=== Assignment ===
Extract from the entries below, exactly as given, only the lines from the line containing "l’électricité photovoltaïque André Kamga" to the line containing "Ju_messina@yahoo.fr", both lines included.

Stored data entries:
+ + +
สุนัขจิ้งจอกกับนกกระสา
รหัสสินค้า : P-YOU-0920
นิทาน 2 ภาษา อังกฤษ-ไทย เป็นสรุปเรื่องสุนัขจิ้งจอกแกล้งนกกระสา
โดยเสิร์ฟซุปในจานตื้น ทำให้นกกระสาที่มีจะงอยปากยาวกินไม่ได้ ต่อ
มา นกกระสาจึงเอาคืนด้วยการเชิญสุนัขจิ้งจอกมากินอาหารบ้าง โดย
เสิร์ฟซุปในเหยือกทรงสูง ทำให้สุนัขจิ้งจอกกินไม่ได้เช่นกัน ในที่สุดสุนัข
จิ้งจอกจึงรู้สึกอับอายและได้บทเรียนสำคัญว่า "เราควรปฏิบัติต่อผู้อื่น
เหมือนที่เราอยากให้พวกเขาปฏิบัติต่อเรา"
+ + +
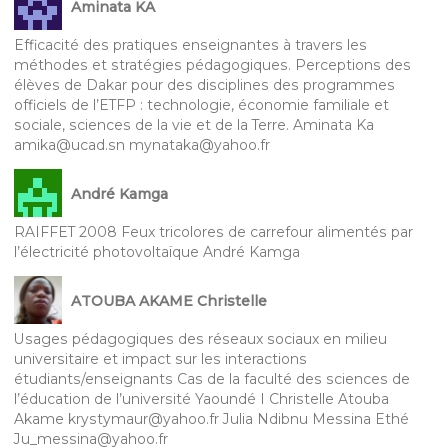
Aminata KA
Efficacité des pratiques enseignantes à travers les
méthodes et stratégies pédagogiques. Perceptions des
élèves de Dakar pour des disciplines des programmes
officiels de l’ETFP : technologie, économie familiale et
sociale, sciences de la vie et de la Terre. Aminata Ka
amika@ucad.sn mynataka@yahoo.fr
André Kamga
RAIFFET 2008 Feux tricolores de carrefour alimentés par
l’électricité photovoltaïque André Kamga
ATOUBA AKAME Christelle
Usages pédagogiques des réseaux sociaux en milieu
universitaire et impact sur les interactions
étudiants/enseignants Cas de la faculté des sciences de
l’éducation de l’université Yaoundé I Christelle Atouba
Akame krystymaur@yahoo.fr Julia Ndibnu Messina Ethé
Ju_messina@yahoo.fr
+ + +
=== Written answer ===
l’électricité photovoltaïque André Kamga
ATOUBA AKAME Christelle
Usages pédagogiques des réseaux sociaux en milieu
universitaire et impact sur les interactions
étudiants/enseignants Cas de la faculté des sciences de
l’éducation de l’université Yaoundé I Christelle Atouba
Akame krystymaur@yahoo.fr Julia Ndibnu Messina Ethé
Ju_messina@yahoo.fr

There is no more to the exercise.